The Department for Work and Pensions (DWP) is currently working to scrap six legacy benefits and move everyone onto Universal Credit. These benefits include: Working Tax Credit, Child Tax Credit, Income-based Jobseeker’s Allowance (JSA), Income support, Housing Benefit, and Income related Employment Support Allowance (ESA). The first legacy benefit to be axed is Tax Credits which will be closed for good in April this year.
Those claiming are being moved over through its Managed Migration programme. As part of the process, households claiming legacy benefits are being sent letters called “migration notices” through the post. Under the plan, all Tax Credit claimants should have received a Migration Notice by the end of last year. Once you have received a managed migration notice, you have three months to claim Universal Credit. If you miss this deadline, your benefits will be stopped.

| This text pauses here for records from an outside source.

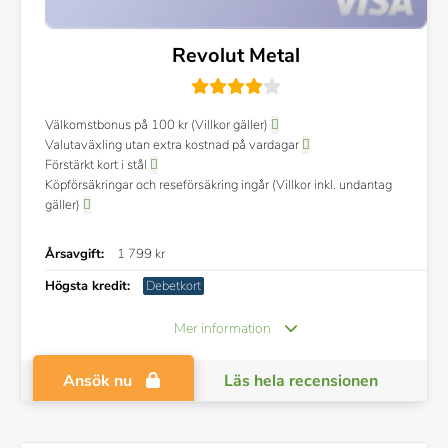
Revolut Metal
Välkomstbonus på 100 kr (Villkor gäller)
Valutaväxling utan extra kostnad på vardagar
Förstärkt kort i stål
Köpförsäkringar och reseförsäkring ingår (Villkor inkl. undantag
gäller)
Årsavgift:
1 799 kr
Högsta kredit:
Debetkort
Mer information
Ansök nu
Läs hela recensionen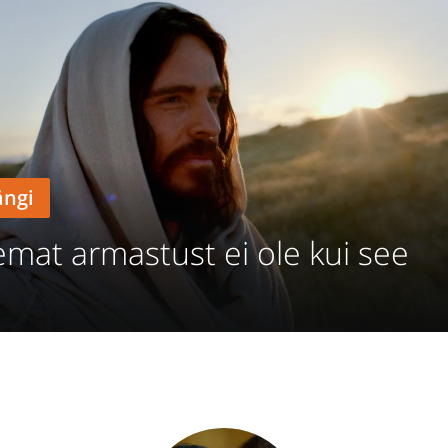
ngi
mat armastust ei ole kui see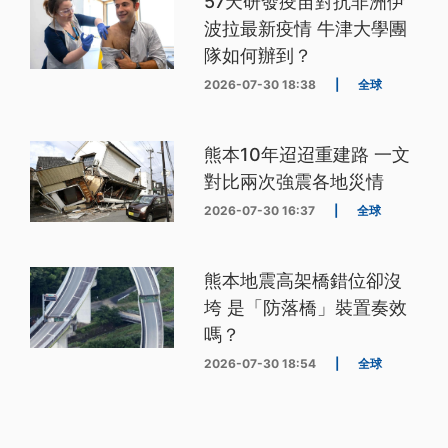
57天研發疫苗對抗非洲伊
波拉最新疫情 牛津大學團
隊如何辦到？
2026-07-30 18:38
|
全球
熊本10年迢迢重建路 一文
對比兩次強震各地災情
2026-07-30 16:37
|
全球
熊本地震高架橋錯位卻沒
垮 是「防落橋」裝置奏效
嗎？
2026-07-30 18:54
|
全球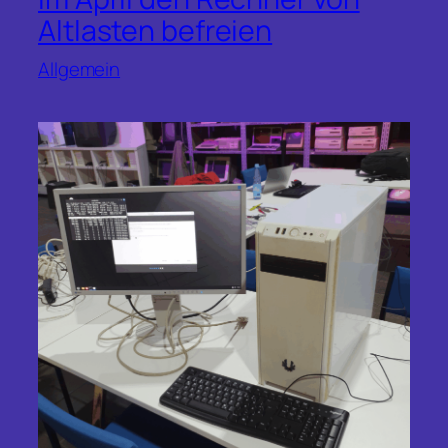
Altlasten befreien
Allgemein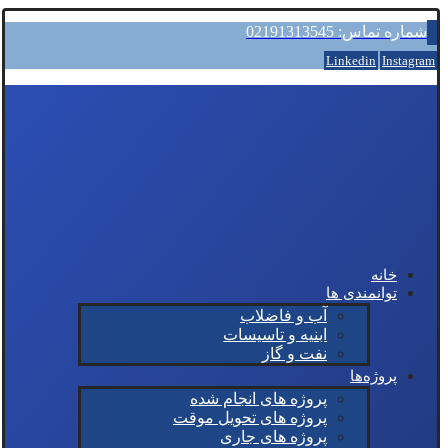
شماره تماس: 02191313545
Linkedin
Instagram
خانه
توانمندی ها
آب و فاضلاب
ابنیه و تاسیسات
نفت و گاز
پروژه‌ها
پروژه های انجام شده
پروژه های تحویل موقت
پروژه های جاری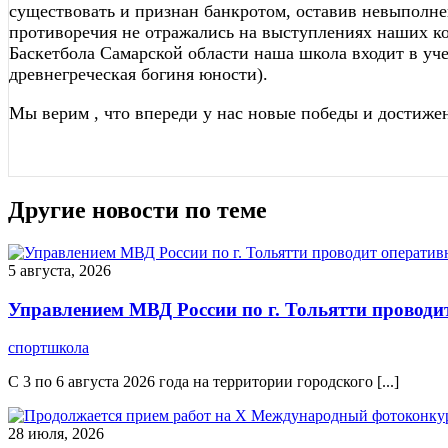
существовать и признан банкротом, оставив невыполне
противоречия не отражались на выступлениях наших ко
Баскетбола Самарской области наша школа входит в уч
древнегреческая богиня юности).
Мы верим , что впереди у нас новые победы и достиж
Другие новости по теме
5 августа, 2026
Управлением МВД России по г. Тольятти проводи
спортшкола
С 3 по 6 августа 2026 года на территории городского [...]
28 июля, 2026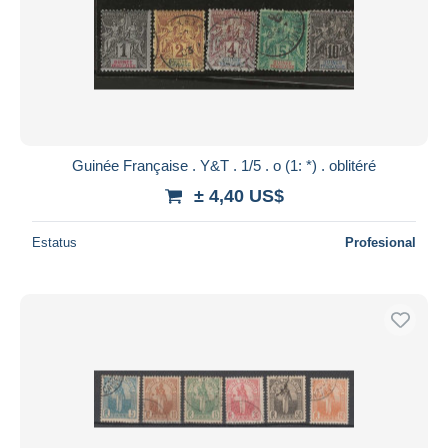
Guinée Française . Y&T . 1/5 . o (1: *) . oblitéré
± 4,40 US$
Estatus
Profesional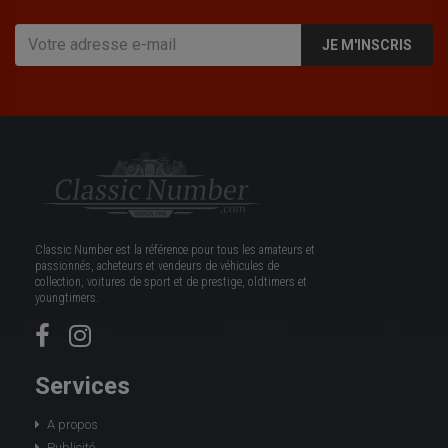
JE M'INSCRIS
Classic Number est la référence pour tous les amateurs et
passionnés, acheteurs et vendeurs de véhicules de
collection, voitures de sport et de prestige, oldtimers et
youngtimers.
Services
A propos
Publicité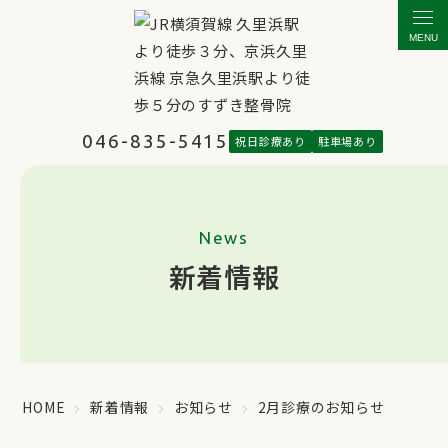
MENU
046-835-5415
祝日診療あり
駐車場あり
News
新着情報
HOME
新着情報
お知らせ
2月診療のお知らせ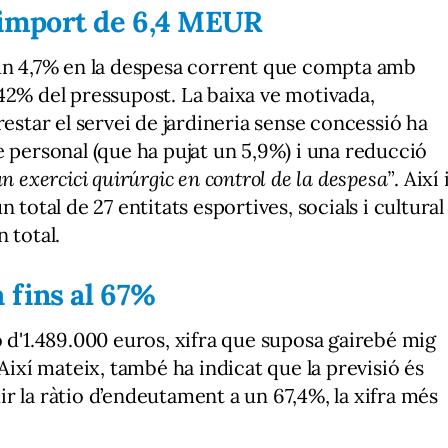
 import de 6,4 MEUR
’un 4,7% en la despesa corrent que compta amb
42% del pressupost. La baixa ve motivada,
restar el servei de jardineria sense concessió ha
e personal (que ha pujat un 5,9%) i una reducció
n exercici quirúrgic en control de la despesa”
. Així 
 total de 27 entitats esportives, socials i cultural
 total.
 fins al 67%
ó d'1.489.000 euros, xifra que suposa gairebé mig
 Així mateix, també ha indicat que la previsió és
r la ràtio d’endeutament a un 67,4%, la xifra més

If you have not yet acted or have not received a letter, then you do not have much time left to make a claim, as you will not receive Tax Credit payments from April. Once you’ve made a claim for Universal Credit, it usually takes up to five weeks for your first Universal Credit payment to arrive. However, it is important to note that once you have made an application for Universal Credit, your Tax Credit payments will stop.

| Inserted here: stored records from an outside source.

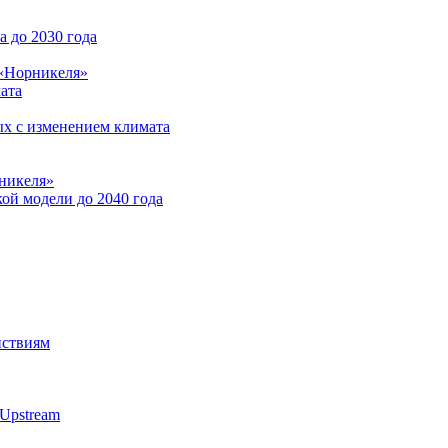
 до 2030 года
 «Норникеля»
ата
ых с изменением климата
никеля»
ой модели до 2040 года
йствиям
Upstream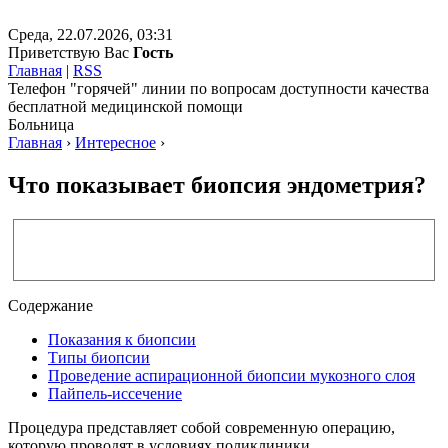
Среда, 22.07.2026, 03:31
Приветствую Вас
Гость
Главная
|
RSS
Телефон "горячей" линии по вопросам доступности качества
бесплатной медицинской помощи
Больница
Главная
›
Интересное
›
Что показывает биопсия эндометрия?
Содержание
Показания к биопсии
Типы биопсии
Проведение аспирационной биопсии мукозного слоя
Пайпель-иссечение
Процедура представляет собой современную операцию,
которую проводят в условиях поликлиники.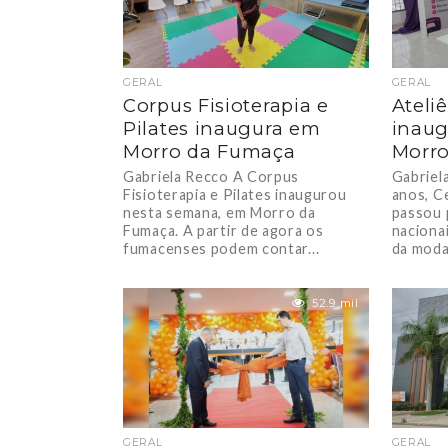
GERAL
GERAL
Corpus Fisioterapia e
Ateli
Pilates inaugura em
inaug
Morro da Fumaça
Morr
Gabriela Recco A Corpus
Gabriel
Fisioterapia e Pilates inaugurou
anos, C
nesta semana, em Morro da
passou 
Fumaça. A partir de agora os
naciona
fumacenses podem contar...
da moda 
52.9 mil
GERAL
GERAL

According to the latest DWP figures, 355,940 individuals who were sent migration notices did not claim Universal Credit and had their legacy benefit claims closed. The DWP website warned: “Tax Credits are closing on 5 April 2025, and customers must respond to their migration notices by their deadline date to continue to receive financial support from the Government.”
If you claim Universal Credit by the deadline or within one month of the deadline, then you may get an extra payment – which is called a transitional element. This is intended to ensure that you are not worse off on Universal Credit compared to Tax Credits, at the point of transfer, with circumstances unchanged. This amount depends on your current Tax Credits award being as accurate as possible, and HMRC may contact some claimants directly to carry out a “pre-migration check”.
The transitional protection lasts until there is no difference between the amount awarded under Universal Credit and what you received before under legacy benefits. The DWP is working to send migration notices to all those claiming legacy benefits by the end of this year. This means hundreds of thousands of managed migration notices will be sent over the next nine months. The benefits department is working to completely phase out all legacy benefits by the end of March 2026.